JACKSONVILLE, Fla. – The new CEO of JEA says he is ready to address a longstanding problem in the Jacksonville community: a promise made 60 years ago during the Consolidation to connect the Northside and Westside neighborhoods with urban sewers so they could join don’t have to rely on septic tanks.
On Thursday, Jay Stowe, CEO of JEA, spoke about the agreement the city made with JEA in 2016 to invest more than $ 30 million in exiting septic tanks in three Jacksonville neighborhoods. News4Jax learned last year that the program stalled when the city ran out of money. Stowe talked about how wrong it was in estimating how much the program would cost.
“I’m not sure why it was exactly that way, but the combination of the time, economy, and complexity of the work makes it harder to do, so the estimate didn’t match the funding available for it,” Stowe said.
Stowe said the city and JEA could not complete the septic tank phasing out program due to a lack of money. He couldn’t yet say why the money was running out.
The program, which connects the city’s sewers to homes, is slated to complete in both the Biltmore and Beverly Hills neighborhoods. However, those in charge of the city state that they do not have the means to complete the project in the Christobel congregation. That means that people there will have to stay in septic tanks for the foreseeable future. The neighbors say the septic tanks are back in operation after heavy rains in the area, causing a stink of human feces and urine.

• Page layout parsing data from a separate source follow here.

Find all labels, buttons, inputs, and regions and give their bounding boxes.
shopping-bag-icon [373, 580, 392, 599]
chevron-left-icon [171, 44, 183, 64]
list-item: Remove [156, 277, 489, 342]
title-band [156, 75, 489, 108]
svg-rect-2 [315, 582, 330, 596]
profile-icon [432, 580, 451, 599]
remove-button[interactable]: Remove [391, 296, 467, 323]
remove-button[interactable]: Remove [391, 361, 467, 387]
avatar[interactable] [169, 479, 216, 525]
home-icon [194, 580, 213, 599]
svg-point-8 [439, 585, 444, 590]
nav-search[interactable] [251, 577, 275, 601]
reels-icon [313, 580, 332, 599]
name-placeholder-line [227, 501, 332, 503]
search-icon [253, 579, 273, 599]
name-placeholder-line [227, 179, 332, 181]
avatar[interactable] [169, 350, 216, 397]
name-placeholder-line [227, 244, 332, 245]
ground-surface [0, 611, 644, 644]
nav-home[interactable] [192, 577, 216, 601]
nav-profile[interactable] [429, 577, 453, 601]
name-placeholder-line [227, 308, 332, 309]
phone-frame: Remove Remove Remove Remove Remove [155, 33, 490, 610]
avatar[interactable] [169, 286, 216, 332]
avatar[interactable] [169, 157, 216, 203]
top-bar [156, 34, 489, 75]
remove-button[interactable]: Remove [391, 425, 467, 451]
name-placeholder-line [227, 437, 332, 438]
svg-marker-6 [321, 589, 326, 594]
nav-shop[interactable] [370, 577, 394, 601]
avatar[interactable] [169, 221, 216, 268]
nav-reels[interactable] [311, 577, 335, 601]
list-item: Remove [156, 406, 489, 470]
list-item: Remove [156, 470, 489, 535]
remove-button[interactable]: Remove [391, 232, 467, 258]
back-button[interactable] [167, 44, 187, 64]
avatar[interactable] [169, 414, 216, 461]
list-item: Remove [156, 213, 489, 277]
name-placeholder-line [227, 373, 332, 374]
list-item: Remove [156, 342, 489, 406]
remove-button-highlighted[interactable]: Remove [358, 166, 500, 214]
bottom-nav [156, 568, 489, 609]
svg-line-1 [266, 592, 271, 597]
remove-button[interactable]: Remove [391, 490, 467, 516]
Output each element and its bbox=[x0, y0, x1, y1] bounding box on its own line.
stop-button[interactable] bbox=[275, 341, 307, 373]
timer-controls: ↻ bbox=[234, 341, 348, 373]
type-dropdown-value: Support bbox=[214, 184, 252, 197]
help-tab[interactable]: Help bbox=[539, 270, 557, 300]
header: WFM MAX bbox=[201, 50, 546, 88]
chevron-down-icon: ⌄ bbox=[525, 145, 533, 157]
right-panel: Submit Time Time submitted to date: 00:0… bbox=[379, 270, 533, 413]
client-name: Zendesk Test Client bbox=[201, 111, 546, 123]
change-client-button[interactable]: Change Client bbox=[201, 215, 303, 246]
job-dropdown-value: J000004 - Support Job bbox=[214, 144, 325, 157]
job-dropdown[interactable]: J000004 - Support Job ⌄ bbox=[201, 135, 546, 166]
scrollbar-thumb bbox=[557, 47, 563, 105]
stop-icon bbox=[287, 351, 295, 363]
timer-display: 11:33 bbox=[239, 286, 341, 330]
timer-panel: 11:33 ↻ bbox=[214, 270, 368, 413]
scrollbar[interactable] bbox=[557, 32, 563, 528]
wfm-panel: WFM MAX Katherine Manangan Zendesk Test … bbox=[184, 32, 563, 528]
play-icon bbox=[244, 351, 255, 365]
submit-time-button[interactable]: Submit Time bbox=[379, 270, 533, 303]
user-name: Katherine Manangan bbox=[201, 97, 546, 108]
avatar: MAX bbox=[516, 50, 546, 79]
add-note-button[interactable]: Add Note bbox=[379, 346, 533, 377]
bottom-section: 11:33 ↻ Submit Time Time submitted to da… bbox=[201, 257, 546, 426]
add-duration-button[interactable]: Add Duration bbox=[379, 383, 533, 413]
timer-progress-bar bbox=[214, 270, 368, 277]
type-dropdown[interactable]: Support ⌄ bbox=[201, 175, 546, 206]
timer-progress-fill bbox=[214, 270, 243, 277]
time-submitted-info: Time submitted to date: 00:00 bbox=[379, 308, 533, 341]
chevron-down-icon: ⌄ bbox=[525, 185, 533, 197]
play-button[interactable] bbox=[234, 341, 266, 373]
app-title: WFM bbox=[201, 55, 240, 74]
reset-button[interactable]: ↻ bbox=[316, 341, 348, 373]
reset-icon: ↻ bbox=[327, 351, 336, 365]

“Unfortunately, there is not enough money for the project from the city and JEA to fund all of these areas,” said Stowe. “We asked the JEA staff to work with the city staff to rethink the septic tank phasing out plan and set a plan for further development. We cannot take the project step by step and I look forward to working with the city and our partners to find a solution. “
Northside-based Yah Ya Kariem calls it a failure by the city, which he pointed out was considering spending more than $ 200 million to fund the Lot J plan. That deal was eventually rejected by the Jacksonville City Council. Kariem wants his church to be a priority.
“Here we are again in this community – a black community – we are at the bottom of the barrel again,” said Kariem.
Stowe, who has only been in charge for eight weeks, said he couldn’t solve problems 60 years old right away, but he was determined to work with the city to deliver on its promise to the people.
“There is a team of people who have been looking at this through public works and JEA for the past few years and we’re going to bring that back together to address the third area that needs to be done and a long term solution for the next a couple of years, ”said Stowe.